Work to be completed: Find and copy each line of the listing below that has the word "button" in it.

(Stored data)

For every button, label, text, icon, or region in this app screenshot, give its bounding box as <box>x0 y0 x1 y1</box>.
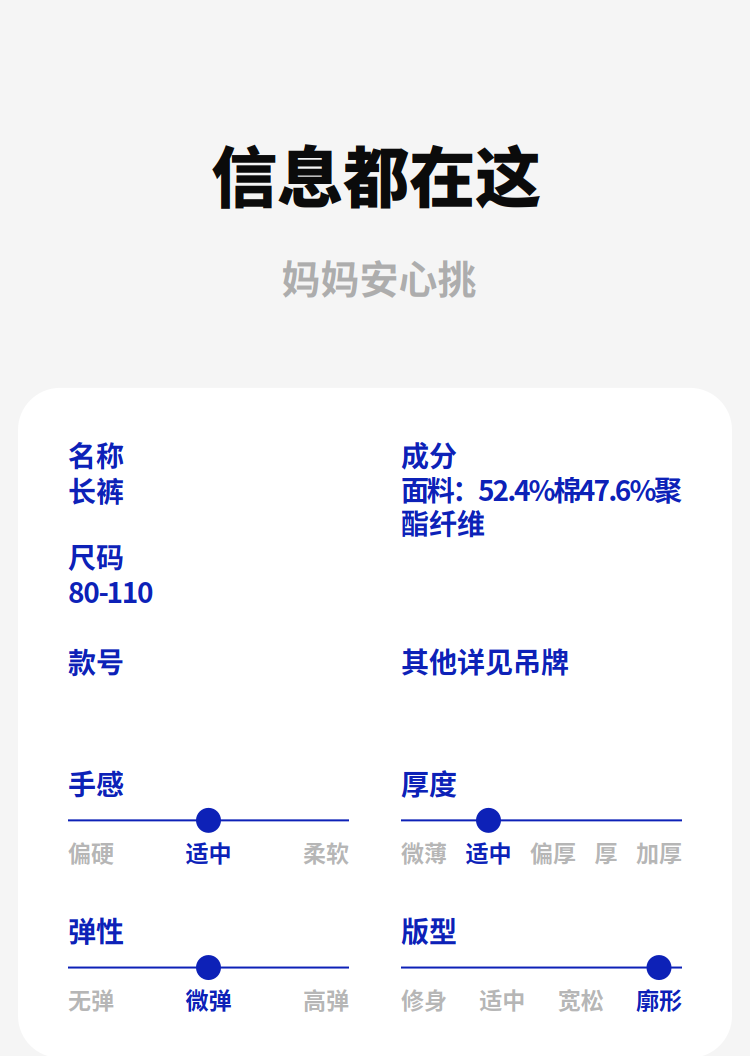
staticText: 偏硬 <box>68 838 114 866</box>
staticText: 修身 <box>401 954 447 981</box>
staticText: 适中 <box>466 807 512 834</box>
staticText: 其他详见吊牌 <box>401 644 569 678</box>
staticText: 微弹 <box>186 985 232 1013</box>
staticText: 面料：52.4%棉47.6%聚 <box>401 472 682 506</box>
staticText: 微弹 <box>186 954 232 981</box>
button[interactable]: 手感 <box>68 766 349 866</box>
staticText: 微薄 <box>401 807 447 834</box>
staticText: 酯纤维 <box>401 506 485 539</box>
staticText: 宽松 <box>558 954 604 981</box>
staticText: 无弹 <box>68 954 114 981</box>
staticText: 适中 <box>186 838 232 866</box>
staticText: 妈妈安心挑 <box>282 251 476 302</box>
staticText: 适中 <box>479 954 525 981</box>
button[interactable]: 厚度 <box>401 766 682 866</box>
staticText: 适中 <box>466 838 512 866</box>
staticText: 手感 <box>68 766 124 800</box>
staticText: 版型 <box>401 913 457 947</box>
staticText: 微薄 <box>401 838 447 866</box>
staticText: 柔软 <box>303 807 349 834</box>
staticText: 廓形 <box>636 954 682 981</box>
staticText: 信息都在这 <box>211 130 541 216</box>
staticText: 加厚 <box>636 838 682 866</box>
staticText: 修身 <box>401 985 447 1013</box>
staticText: 厚 <box>594 838 618 866</box>
staticText: 适中 <box>186 807 232 834</box>
staticText: 80-110 <box>68 574 154 607</box>
staticText: 尺码 <box>68 539 124 573</box>
staticText: 偏厚 <box>530 838 576 866</box>
staticText: 高弹 <box>303 985 349 1013</box>
button[interactable]: 版型 <box>401 913 682 1013</box>
staticText: 成分 <box>401 438 457 471</box>
staticText: 长裤 <box>68 473 124 507</box>
staticText: 无弹 <box>68 985 114 1013</box>
staticText: 偏厚 <box>530 807 576 834</box>
staticText: 名称 <box>68 438 124 471</box>
staticText: 高弹 <box>303 954 349 981</box>
staticText: 廓形 <box>636 985 682 1013</box>
staticText: 宽松 <box>558 985 604 1013</box>
staticText: 款号 <box>68 644 124 678</box>
staticText: 弹性 <box>68 913 124 947</box>
staticText: 加厚 <box>636 807 682 834</box>
staticText: 适中 <box>479 985 525 1013</box>
staticText: 厚 <box>594 807 618 834</box>
staticText: 偏硬 <box>68 807 114 834</box>
button[interactable]: 弹性 <box>68 913 349 1013</box>
staticText: 柔软 <box>303 838 349 866</box>
staticText: 厚度 <box>401 766 457 800</box>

(End Stored data)

Exercise output:
For every button, label, text, icon, or region in this app screenshot, give its bounding box as <box>x0 y0 x1 y1</box>.
button[interactable]: 手感 <box>68 766 349 866</box>
button[interactable]: 厚度 <box>401 766 682 866</box>
button[interactable]: 版型 <box>401 913 682 1013</box>
button[interactable]: 弹性 <box>68 913 349 1013</box>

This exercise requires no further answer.